A “living will” is a declaration or an advance directive which will represent a patient’s wish to refuse any medical treatment and attention in the form of being kept alive by artificial means when the patient may no longer be able to competently express a view.
Any person may refuse medical treatment even if such refusal will result in irreversible harm or death, unless such treatment is sanctioned by law. To be able to make such a declaration such as the “living will”, a person must be over the age of medical consent and “compos mentis”. The declaration will remain valid even if the declarant later on becomes “non compos mentis”. This proviso is not the same for Powers of Attorney which loses its authority once the principal (declarant) becomes mentally incompetent.
The “living will” is not a will in the testamentary sense of the word.

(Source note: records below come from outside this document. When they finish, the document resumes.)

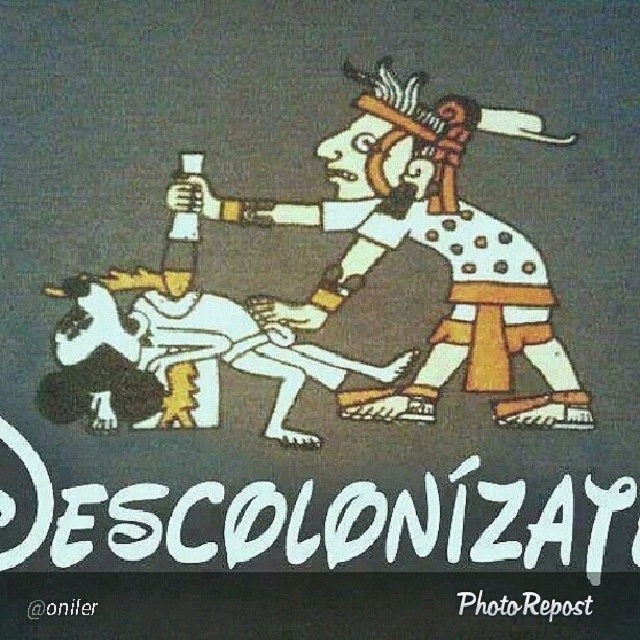 Question: Can you confirm if white paper at lower center is bigger than black paper at lower left?

Choices:
 (A) yes
 (B) no

Answer: (A)

Question: Is white paper text at center above black paper at lower left?

Choices:
 (A) yes
 (B) no

Answer: (A)

Question: Among these objects, which one is nearest to the camera?

Choices:
 (A) white paper at lower center
 (B) white paper text at center

Answer: (A)

Question: Can you confirm if white matte figure at center is wider than black paper at lower left?

Choices:
 (A) no
 (B) yes

Answer: (B)

Question: Among these objects, which one is nearest to the camera?

Choices:
 (A) white paper text at center
 (B) white paper at lower center
 (C) white matte figure at center

Answer: (B)

Question: Which of the following is the farthest from the observer?

Choices:
 (A) (74, 614)
 (B) (312, 481)
 (C) (332, 300)

Answer: (C) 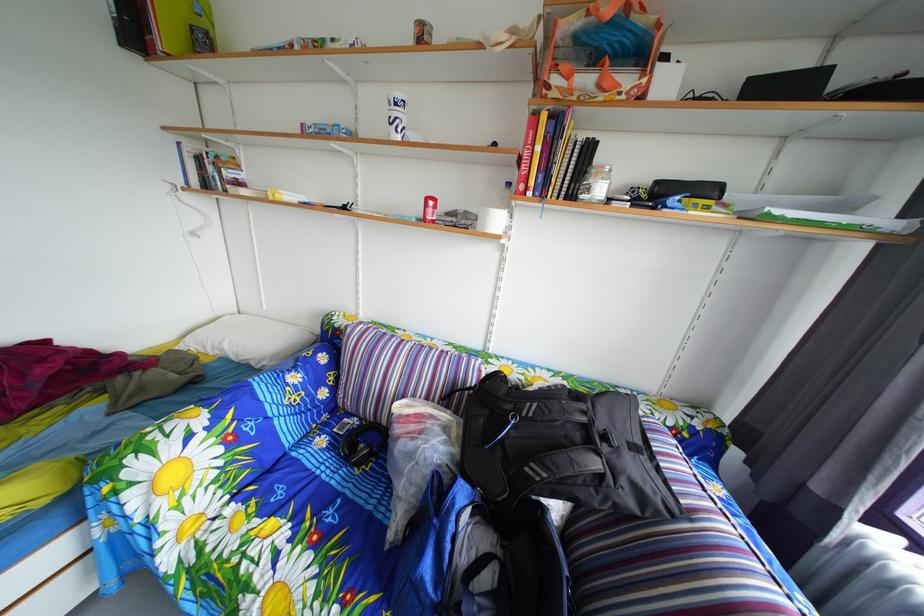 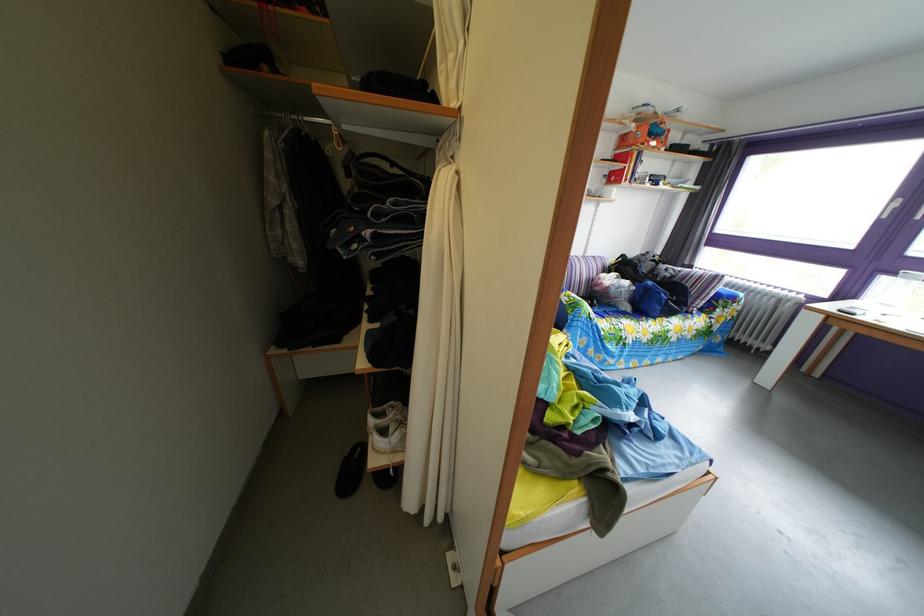 The point at (x=497, y=349) is marked in the first image. Where is the corresponding point in the second image?

(596, 261) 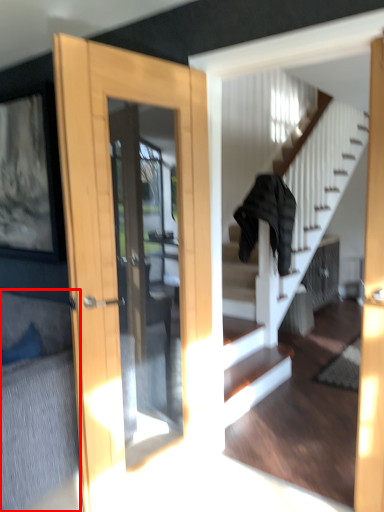 Question: From the image's perspective, where is couch (annotated by the red box) located in relation to clothing in the image?

Choices:
 (A) below
 (B) above

Answer: (A) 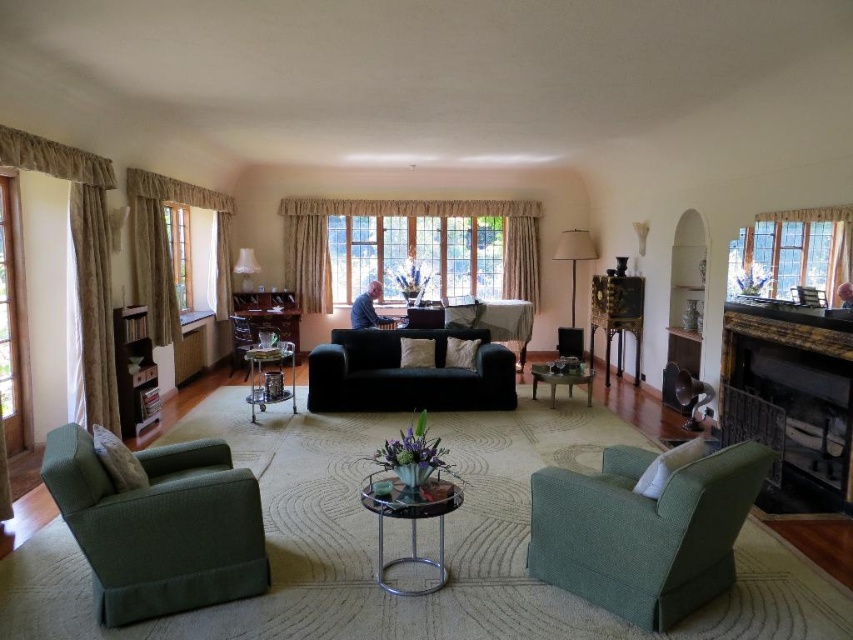 This screenshot has width=853, height=640. What do you see at coordinates (405, 374) in the screenshot?
I see `black fabric couch at center` at bounding box center [405, 374].

Describe the element at coordinates (405, 374) in the screenshot. This screenshot has width=853, height=640. I see `black fabric couch at center` at that location.

Find the location of a particular element. black fabric couch at center is located at coordinates (405, 374).

In the scene shown: Is the position of green fabric armchair at lower right more distant than that of clear glass window at center?

No.

Does point (701, 509) lie behind point (387, 269)?

No, it is not.

Identify the location of green fabric armchair at lower right. The height and width of the screenshot is (640, 853). (643, 531).

Identify the location of green fabric armchair at lower right. point(643,531).

Identify the location of green fabric armchair at lower left. Image resolution: width=853 pixels, height=640 pixels. (160, 525).

Who is lower down, green fabric armchair at lower left or clear glass coffee table at center?

Positioned lower is green fabric armchair at lower left.

This screenshot has height=640, width=853. In order to click on green fabric armchair at lower left in this screenshot , I will do `click(160, 525)`.

Image resolution: width=853 pixels, height=640 pixels. Identify the location of green fabric armchair at lower left. (160, 525). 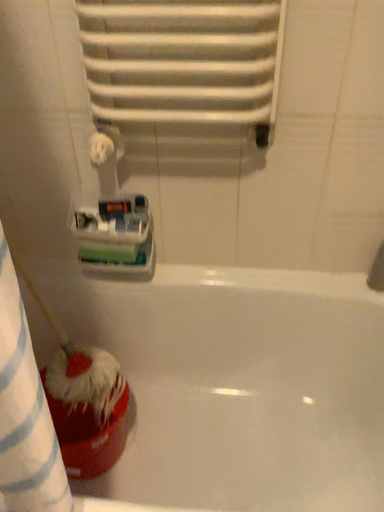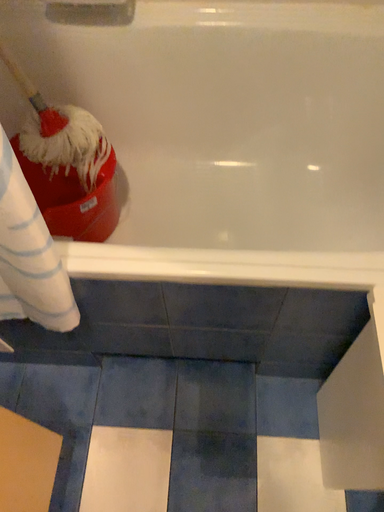 Question: Which way did the camera rotate in the video?

Choices:
 (A) rotated upward
 (B) rotated downward

Answer: (B) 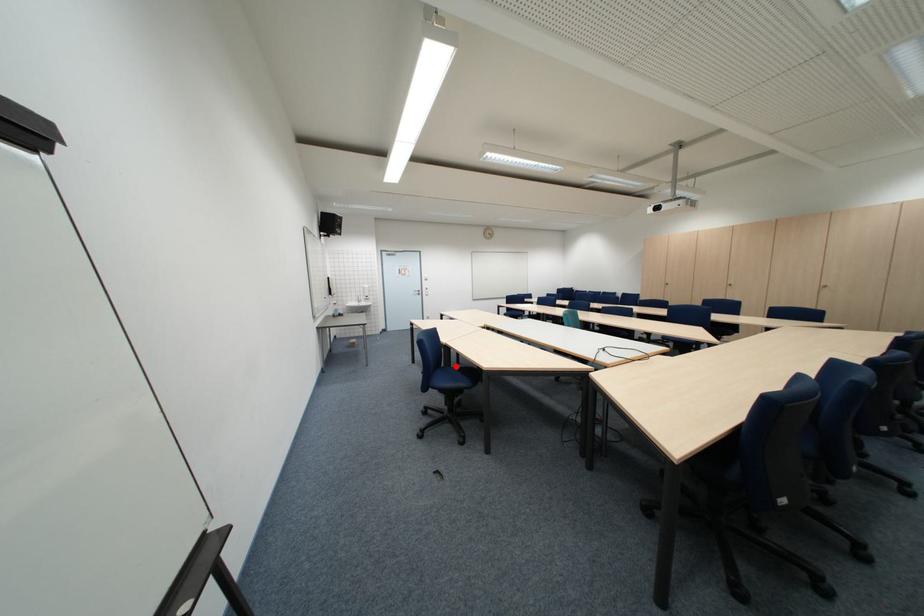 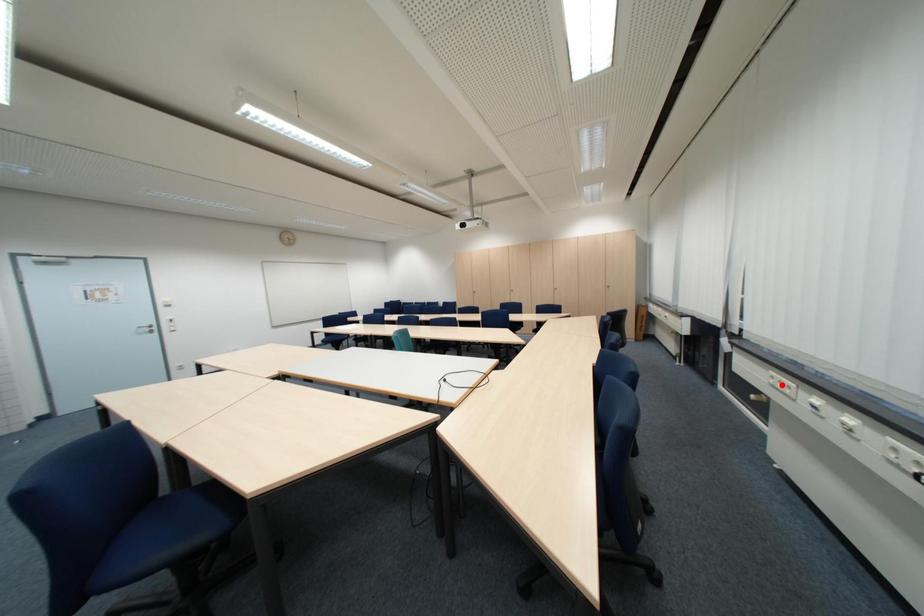 I am providing you with two images of the same scene from different viewpoints. A red point is marked on the first image and another point is marked on the second image. Is the red point in image1 aligned with the point shown in image2?

No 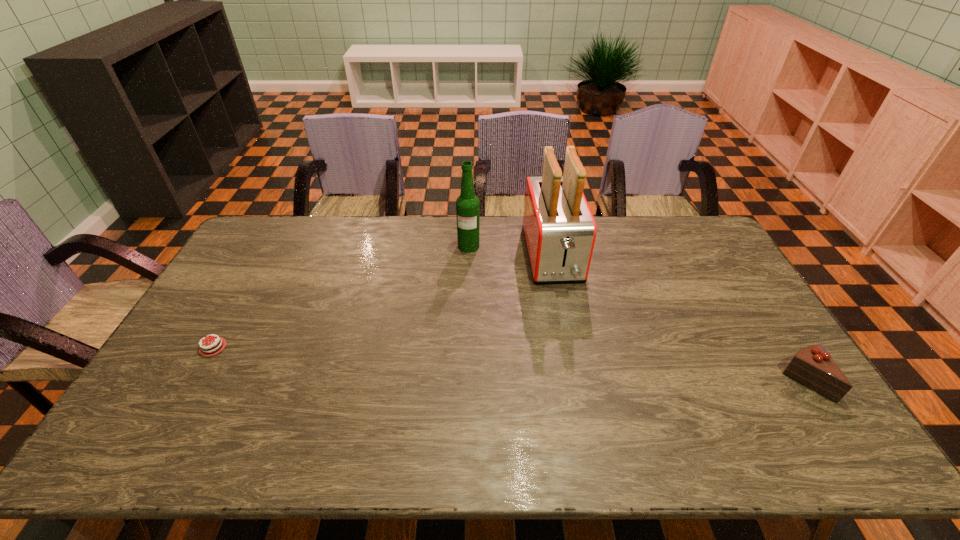 Where is `vacant space that satisfies the following two spatial constraints: 1. on the front side of the third object from left to right; 2. on the left side of the rightmost object`? vacant space that satisfies the following two spatial constraints: 1. on the front side of the third object from left to right; 2. on the left side of the rightmost object is located at coordinates (577, 382).

You are a GUI agent. You are given a task and a screenshot of the screen. Output one action in this format:
    pyautogui.click(x=<x>, y=<y>)
    Task: Click on the vacant space that satisfies the following two spatial constraints: 1. on the front side of the third tallest object; 2. on the left side of the second object from right to left
    
    Given the screenshot: What is the action you would take?
    pyautogui.click(x=577, y=382) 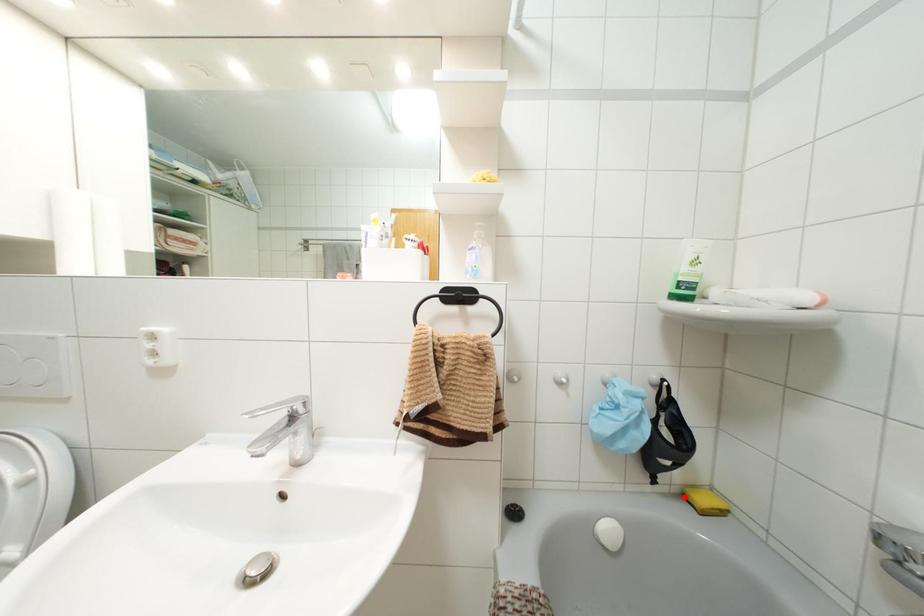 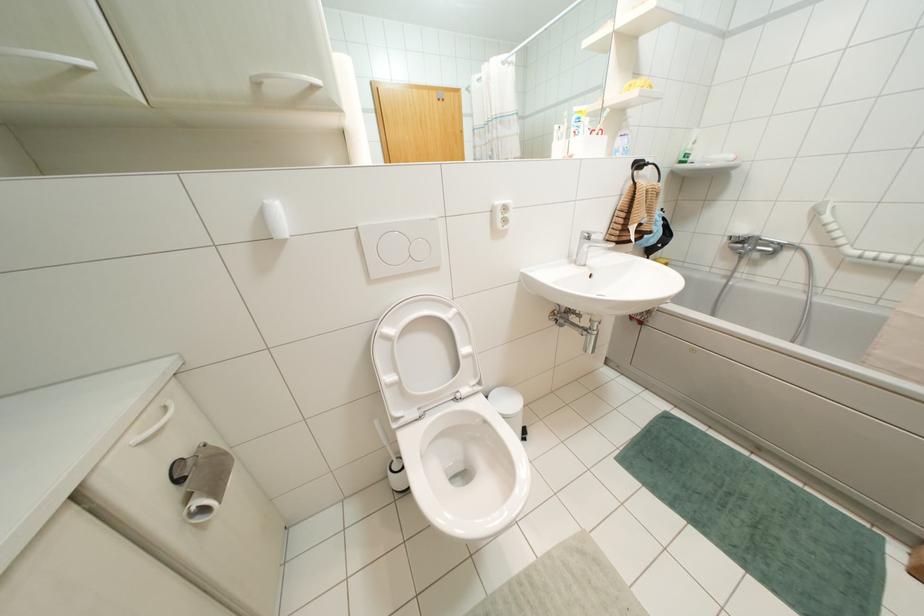 Question: I am providing you with two images of the same scene from different viewpoints. A red point is marked on the first image. At the location where the point appears in image 1, is it still visible in image 2?

Choices:
 (A) Yes
 (B) No

Answer: (B) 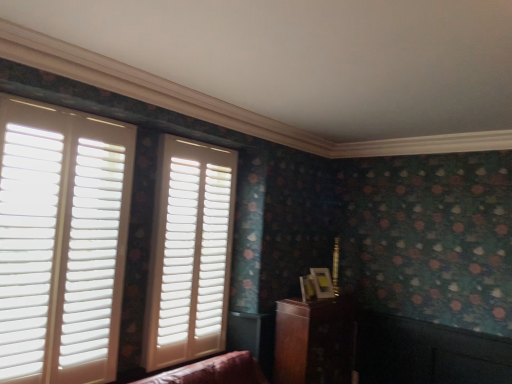 The height and width of the screenshot is (384, 512). What do you see at coordinates (61, 242) in the screenshot?
I see `white matte shutters at left, placed as the 2th window when sorted from right to left` at bounding box center [61, 242].

Find the location of `white matte shutters at center, positioned as the second window in left-to-right order`. white matte shutters at center, positioned as the second window in left-to-right order is located at coordinates (189, 253).

Locate an element on the screen. Image resolution: width=512 pixels, height=384 pixels. wooden cabinet at lower right is located at coordinates (315, 341).

Is white matte shutters at center, which is counted as the first window, starting from the right, wider than white matte shutters at left, placed as the first window when sorted from front to back?

No, white matte shutters at center, which is counted as the first window, starting from the right, is not wider than white matte shutters at left, placed as the first window when sorted from front to back.

Is point (181, 249) closer to camera compared to point (29, 254)?

No, (181, 249) is further to viewer.

What's the angular difference between white matte shutters at center, arranged as the 2th window when viewed from the front, and white matte shutters at left, placed as the first window when sorted from front to back,'s facing directions?

There is a 0.00166-degree angle between the facing directions of white matte shutters at center, arranged as the 2th window when viewed from the front, and white matte shutters at left, placed as the first window when sorted from front to back.

Find the location of a particular element. window that is above the white matte shutters at center, which is counted as the first window, starting from the right (from the image's perspective) is located at coordinates (61, 242).

Which is less distant, [191,309] or [351,339]?

The point [191,309] is closer.

Does white matte shutters at center, positioned as the second window in left-to-right order, come in front of wooden cabinet at lower right?

Yes, it is.

From the image's perspective, is white matte shutters at center, which appears as the 1th window when viewed from the back, located above wooden cabinet at lower right?

Yes, from the image's perspective, white matte shutters at center, which appears as the 1th window when viewed from the back, is on top of wooden cabinet at lower right.

Does white matte shutters at center, which is counted as the first window, starting from the right, have a greater height compared to wooden cabinet at lower right?

Yes, white matte shutters at center, which is counted as the first window, starting from the right, is taller than wooden cabinet at lower right.

Find the location of a particular element. furniture that appears below the white matte shutters at center, positioned as the second window in left-to-right order (from the image's perspective) is located at coordinates (315, 341).

Between point (317, 327) and point (229, 213), which one is positioned in front?

The point (317, 327) is more forward.

Does wooden cabinet at lower right contain white matte shutters at center, which is counted as the first window, starting from the right?

No, white matte shutters at center, which is counted as the first window, starting from the right, is not inside wooden cabinet at lower right.

Considering the relative sizes of wooden cabinet at lower right and white matte shutters at center, arranged as the 2th window when viewed from the front, in the image provided, is wooden cabinet at lower right wider than white matte shutters at center, arranged as the 2th window when viewed from the front,?

Yes, wooden cabinet at lower right is wider than white matte shutters at center, arranged as the 2th window when viewed from the front.

In the scene shown: Is white matte shutters at center, which appears as the 1th window when viewed from the back, surrounded by white matte shutters at left, placed as the 2th window when sorted from back to front?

There is in South Africa at present no law regarding the validity or enforceability of “living wills”. These guidelines have therefore been designed to assist doctors who are confronted with a “living will”. Doctors are, however, advised to approach “living wills” with considerable circumspection and obtain advice from the South African Medical Association (SAMA) if necessary.
GUIDELINES 1. A doctor should offer to treat and to relieve suffering and should generally act in the best interests of his/her patients. This conforms with the ethical principle of beneficence. There shall be no exception to this principle even in the case of incurable disease or malformation.
The World Medical Association’s declaration on terminal illness should be borne in mind. This declaration recommends that: “A doctor may relieve suffering of a terminally ill patient by withholding treatment with the consent of the patient or his immediate family if the patient is unable to express his will. Withholding of treatment does not free the doctor from his obligation to assist the phase of his illness and a doctor shall refrain from employing any extraordinary means which would prove of no benefit for the patient.”
2. All patients have a right to refuse treatment, which right should be respected. This, however, does not imply or justify abandonment of the patient. Doctors should offer medical care in accordance with good medical practice. The medical care should also be acceptable to the patient and appropriate to the circumstances. Doctors are encouraged to raise the subject in a sensitive manner with patients who are anxious about the possible administration of unwanted treatment at a later stage.
3. A written advance directive, in the absence of contrary evidence, shall be regarded as representing the patient’s expressed wish. The drafting of an advance directive is the patient’s responsibility. It is, however, recommended that an advance directive should be drafted in conjunction with medical advice and counselling. It is further advisable that (C) SAMA Copyright 2012 patients discuss the specific terms of their advance directives on a continuing basis with their medical practitioner(s).
4. Patients frequently believe that advance directive to refuse life-saving or sustaining treatment will be honored under all circumstances. The reality of medical practices makes this impossible. If an advance directive is specific to a particular set of circumstances the directive will have no force when these circumstances do not exist. If an advance directive is so general that it applies to all possible events that could arise, it could be viewed as too vague to give any definitive direction to the doctor. In either case doctors will have to rely on their professional judgment to reach a decision.
5. It is the responsibility of a patient to ensure that the existence of an advance directive is known to his/her family and to those who may be asked to comply with its provisions. It is recommended that individuals who made an advance directive, should consider wearing on their person an indication as to the location of the document and lodge a copy thereof at their medical practitioner(s) and/or family member(s). Doctors who are aware of the existence of such an advanced directive, should make all reasonable efforts to acquaint themselves with its contents. In cases of emergency, however, necessary treatment should not be delayed in anticipation of a document which is not readily available.
6. It is strongly recommended that patients review their advance directives at regular intervals. It is further recommended that patients should rather destroy the existing advance directive documents if they so wish, instead of amending it. 7. Doctors with a conscientious objection to withhold treatment in any circumstances are not obliged to comply with an advance directive but should advise the patient of their views and offer to step aside or transfer treatment and management of the patient’s care to another practitioner.
8. Late discovery of an advance directive after life-prolonging treatment has been initiated is not sufficient grounds for ignoring it.